Final action: 1/13/2016
Title: Amendment of redevelopment agreement with 1525HP LLC regarding mixed-retail and residential development at 5105 S Harper Ave
Sponsors: Emanuel, Rahm
Topic: AGREEMENTS - Redevelopment
Attachments: 1. O2015-8741.pdf
CHICAGO January 13. 2016

To the President and Members of the City Council:

Your Committee on Finance having had under consideration

A communication recommending a proposed ordinance concerning the authority to enter into and execute a First Amendment to amend certain provisions set forth in the Original Redevelopment Agreement with 1525 HP, LLC.

02015-8741
















Having had the same under advisement, begs leave to report and recommend that your Honorable Body pass the proposed Ordinance Transmitted Herewith

This recommendation was concurred in by
of members of the committee with

Alderman Burke (14) abstains under the provisions of Rule 14.

Respectfully submitted

Chairman

OFFICE OF THE MAYOR
CITV OF CHICAGO
RAHM EMANUEL
MAYOR
December 9, 2015










TO THE HONORABLE, THE CITY COUNCIL OF THE CITY OF CHICAGO


Ladies and Gentlemen:

At the request of the Commissioner of Planning and Development, I transmit herewith ordinance amending a previously passed redevelopment agreement with 1525HP, LLC.

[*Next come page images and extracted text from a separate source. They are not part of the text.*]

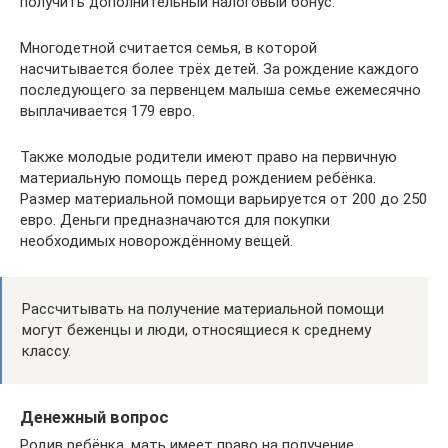
получить дополнительный налоговый бонус.
Многодетной считается семья, в которой
насчитывается более трёх детей. За рождение каждого
последующего за первенцем малыша семье ежемесячно
выплачивается 179 евро.
Также молодые родители имеют право на первичную
материальную помощь перед рождением ребёнка.
Размер материальной помощи варьируется от 200 до 250
евро. Деньги предназначаются для покупки
необходимых новорождённому вещей.
Рассчитывать на получение материальной помощи
могут беженцы и люди, относящиеся к среднему
классу.
Денежный вопрос
Родив ребёнка, мать имеет право на получение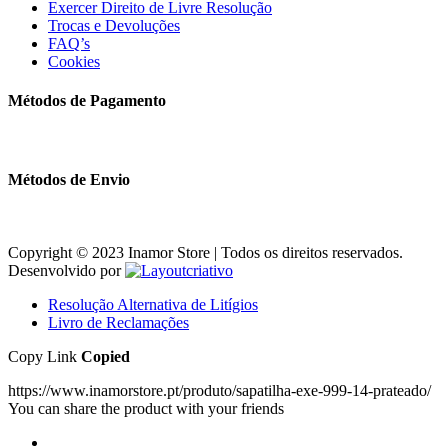
Exercer Direito de Livre Resolução
Trocas e Devoluções
FAQ’s
Cookies
Métodos de Pagamento
Métodos de Envio
Copyright © 2023 Inamor Store | Todos os direitos reservados.
Desenvolvido por
Resolução Alternativa de Litígios
Livro de Reclamações
Copy Link
Copied
https://www.inamorstore.pt/produto/sapatilha-exe-999-14-prateado/
You can share the product with your friends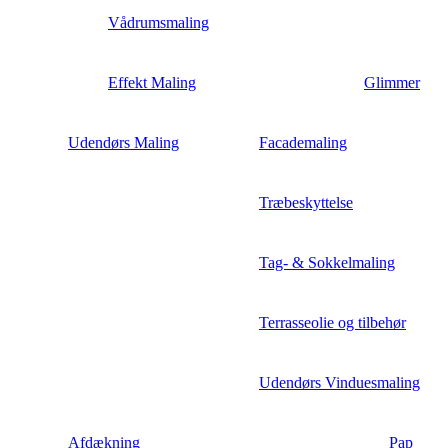
Vådrumsmaling
Effekt Maling
Glimmer
Udendørs Maling
Facademaling
Træbeskyttelse
Tag- & Sokkelmaling
Terrasseolie og tilbehør
Udendørs Vinduesmaling
Afdækning
Pap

Your favorable consideration of this ordinance will be appreciated.

Mayor


Very truly yours,
ORDINANCE


WHEREAS, as a home rule unit of government under Section 6(a), Article VII of the 1970 Constitution of the State of Illinois, the City of Chicago (the "City") has the power to regulate for the protection of the public health, safety, morals and welfare of its inhabitants, and pursuant thereto, has the power to encourage private development in order to enhance the local tax base, create employment opportunities and to enter into contractual agreements with private parties in order to achieve these goals; and
WHEREAS, the City is authorized under the provisions of the Tax Increment Allocation Redevelopment Act, 65 ILCS 5/11-74.4-1 et sea, as amended from time to time (the "Act"), to finance projects that eradicate blighted conditions through the use of tax increment allocation financing for redevelopment projects; and
WHEREAS, pursuant to an ordinance adopted by the City Council (the "City Council") of the City on November 15, 2012, and published at pages 40716-40780 of the Journal of Proceedings of the City Council (the "Journal") of such date, a certain redevelopment plan and project (the "Plan") for the 51st and Lake Park Redevelopment Project Area (the "Area") was approved pursuant to the Act; and

WHEREAS, pursuant to an ordinance adopted by the City Council on November 15, 2012 and published at pages 40781-40785 of the Journal of such date the Area was designated as a redevelopment project area pursuant to the Act; and

WHEREAS, pursuant to an ordinance adopted by the City Council on November 15, 2012 and published at pages 40786-40789 of the Journal of such date tax increment allocation financing was adopted pursuant to the Act as a means of financing certain Area redevelopment project costs (as defined in the Act) incurred pursuant to the Plan (the "TIF Ordinance"); and

WHEREAS, pursuant to an ordinance adopted by the City Council on January 15, 2014, and published at pages 72487-72589 of the Journal of such date, the City and 1525 HP, LLC, an Indiana limited liability company (the "Developer"), entered into that certain 1525 HP, LLC Redevelopment Agreement, executed as of June 5, 2014 (the "Redevelopment Agreement") for the Developer to construct a mixed retail and residential development commonly known as City Hyde Park (the "Project") in the Area; and
WHEREAS, the City and the Developer desire to amend certain provisions set forth in the Redevelopment Agreement; now, therefore,

BE IT ORDAINED BY THE CITY COUNCIL OF THE CITY OF CHICAGO:

SECTION 1. The above recitals are incorporated herein and made a part hereof.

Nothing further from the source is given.